- Born: North Perth, Ontario, Canada
- Occupations: Author, blogger
- Spouse: Darryl Voskamp
- Children: 7
- Writing career
- Genres: Memoir, children's literature
- Subjects: Spirituality, Christian
- Notable work: One Thousand Gifts
- Website: annvoskamp.com

= Ann Voskamp =

Canadian writer

Ann Voskamp is a Canadian author, blogger, and memoirist on themes of Christian women's spirituality, and the author of multiple books, including the New York Times bestseller, One Thousand Gifts: A Dare to Live Fully Right Where You Are, as well as The Broken Way: A Daring Path Into the Abundant Life and WayMaker: Finding the Way to the Life You’ve Always Dreamed Of.

==Biography==
Ann Voskamp was born and raised in North Perth, Ontario, in a farming community. She began her blog, titled "A Holy Experience" with a focus on the homeschooling of her children. Voskamp also used the blog to count blessings as a way to address fears, which led to interest from a literary agent. In 2011, her blog was listed as #85 in the Babble.com list of Top 100 Mom Blogs.

In 2010, her memoir One Thousand Gifts: A Dare to Live Fully Right Where You Are was published by Zondervan. It was listed on the New York Times Best Seller list for 60 weeks. It also appeared on Christian bestseller lists, and Voskamp appeared on The Today Show after the book was featured by Kathie Lee Gifford. One Thousand Gifts also received an award of merit in the 2012 Christianity Today Book Awards. On Twitter, a conversation based on the book happened under the hashtag #1000gifts, and was described by The New York Times as "readers share their own moments, like 'seeing the beauty in the mess' and 'sitting down at the table to eat dinner as a family.'"

Selections from One Thousand Gifts was published as a gift book edition in 2012. Her memoir continued in The Broken Way (2016), and Waymaker (2022). In 2022, she announced a children's book, titled Your Brave Song, would be released in early 2023.

Voskamp has also been a supporter of refugee rights, and protested United States refugee policies outside of the 2017 National Prayer Breakfast by holding a sign stating "We Welcome Refugees" and praying, before attending the National Prayer Breakfast as an invited guest. She is a co-founder of the We Welcome Refugees organization, has travelled to Iraq to meet with refugee Yazidi women, and has sponsored refugees from Syria and Africa through the Canadian PSR Programme. She has also worked with Compassion International and other advocacy groups.

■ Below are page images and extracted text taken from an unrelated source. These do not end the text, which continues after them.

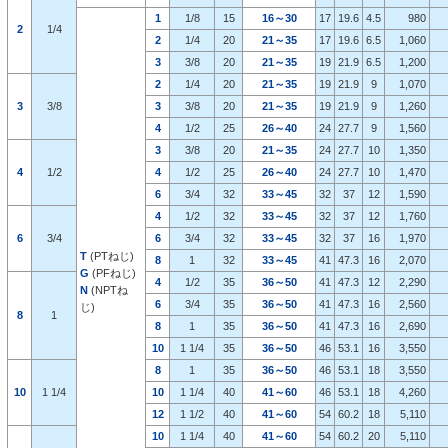
1
1/8
15
16～30
17
19.6
4.5
980
2
1/4
2
1/4
20
21～35
17
19.6
6.5
1,060
3
3/8
20
21～35
19
21.9
6.5
1,200
2
1/4
20
21～35
19
21.9
9
1,070
3
3/8
3
3/8
20
21～35
19
21.9
9
1,260
4
1/2
25
26～40
24
27.7
9
1,560
3
3/8
20
21～35
24
27.7
10
1,350
4
1/2
4
1/2
25
26～40
24
27.7
10
1,470
6
3/4
32
33～45
32
37
12
1,590
4
1/2
32
33～45
32
37
12
1,760
6
3/4
6
3/4
32
33～45
32
37
16
1,970
T
(PTねじ)
8
1
32
33～45
41
47.3
16
2,070
G
(PFねじ)
4
1/2
35
36～50
41
47.3
12
2,290
N
(NPTね
6
3/4
35
36～50
41
47.3
16
2,560
じ)
8
1
8
1
35
36～50
41
47.3
16
2,690
10
1 1/4
35
36～50
46
53.1
16
3,550
8
1
35
36～50
46
53.1
18
3,550
10
1 1/4
10
1 1/4
40
41～60
46
53.1
18
4,260
12
1 1/2
40
41～60
54
60.2
18
5,110
10
1 1/4
40
41～60
54
60.2
20
5,110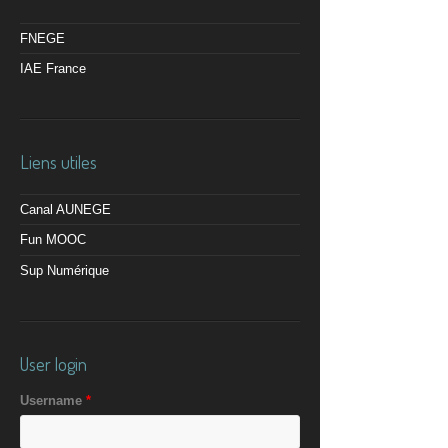
FNEGE
IAE France
Liens utiles
Canal AUNEGE
Fun MOOC
Sup Numérique
User login
Username
*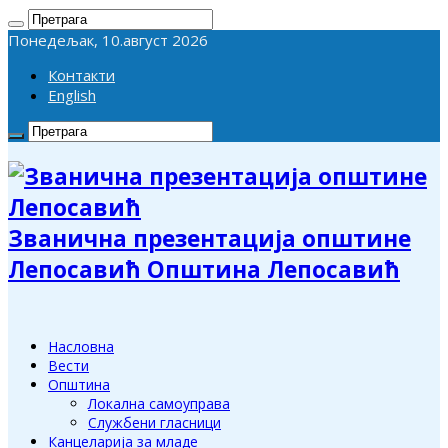
Понедељак, 10.август 2026
Контакти
English
Званична презентација општине
Лепосавић Општина Лепосавић
Насловна
Вести
Општина
Локална самоуправа
Службени гласници
Канцеларија за младе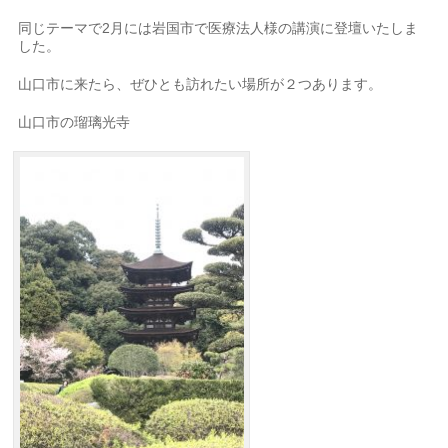
同じテーマで2月には岩国市で医療法人様の講演に登壇いたしま
した。
山口市に来たら、ぜひとも訪れたい場所が２つあります。
山口市の瑠璃光寺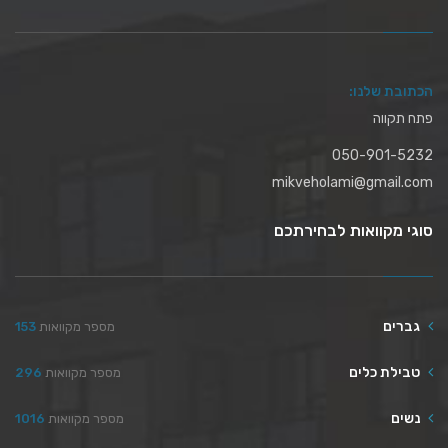
הכתובת שלנו:
פתח תקווה
050-901-5232
mikveholami@gmail.com
סוגי מקוואות לבחירתכם
גברים
מספר מקוואות
153
טבילת כלים
מספר מקוואות
296
נשים
מספר מקוואות
1016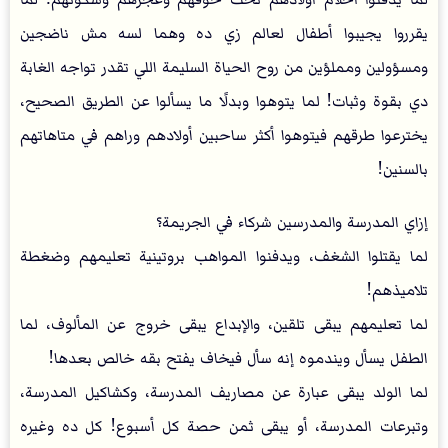
يقرروا يجيبوا أطفال لعالم زي ده وهما لسه مش ناضجين
ومسؤولين ومملؤين من روح الحياة السليمة اللي تقدر تواجه الغابة
دي بقوة وثبات! لما يتوهوا وبدلًا ما يسألوا عن الطريق الصحيح،
يخترعوا طرقهم فيتوهوا أكثر ساحبين أولادهم وراهم في متاهاتهم
بالسنين!
إزاي المدرسة والمدرسين شركاء في الجريمة؟
لما يقتلوا الشغف، ويدفنوا المواهب بروتينية تعليمهم وضغطة
تلاميذهم!
لما تعليمهم يبقى تلقين، والإبداع يبقى خروج عن المألوف، لما
الطفل يسأل ويندموه إنه سأل فيخاف يفتح بقه خالص بعدها!
لما الولد يبقى عبارة عن مصاريف المدرسة، وكشاكيل المدرسة،
وتبرعات المدرسة، أو يبقى ثمن حصة كل أسبوع! كل ده وغيره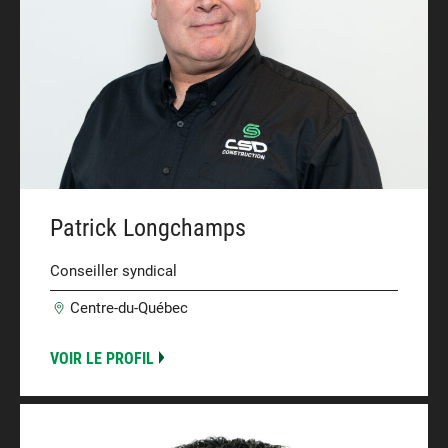
Patrick Longchamps
Conseiller syndical
Centre-du-Québec
VOIR LE PROFIL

Voskamp has also been a contributor to The Huffington Post and WORLD Magazine. She has appeared on The 700 Club, and 100 Huntley Street.

==Selected works==
- One Thousand Gifts: A Dare to Live Fully Right Where You Are (2010), Zondervan ISBN 9780310412359
- Selections from One Thousand Gifts: Finding Joy in What Really Matters (2012), Zondervan ISBN 9780310313540
- The Greatest Gift: Unwrapping the Full Love Story of Christmas (2013), Tyndale House ISBN 978-1-4143-8708-6
- Unwrapping the Greatest Gift: A Family Celebration of Christmas (2014), Tyndale House ISBN 9781414397542
- The Broken Way: A Daring Path Into the Abundant Life (2016), Zondervan ISBN 9780310346562
- WayMaker: Finding the Way to the Life You’ve Always Dreamed Of (2022), Thomas Nelson ISBN 978-0-310-35219-8

== Personal life ==
Voskamp is married to Darryl Voskamp and they are the parents of seven children. They reside on a farm in North Perth, Ontario.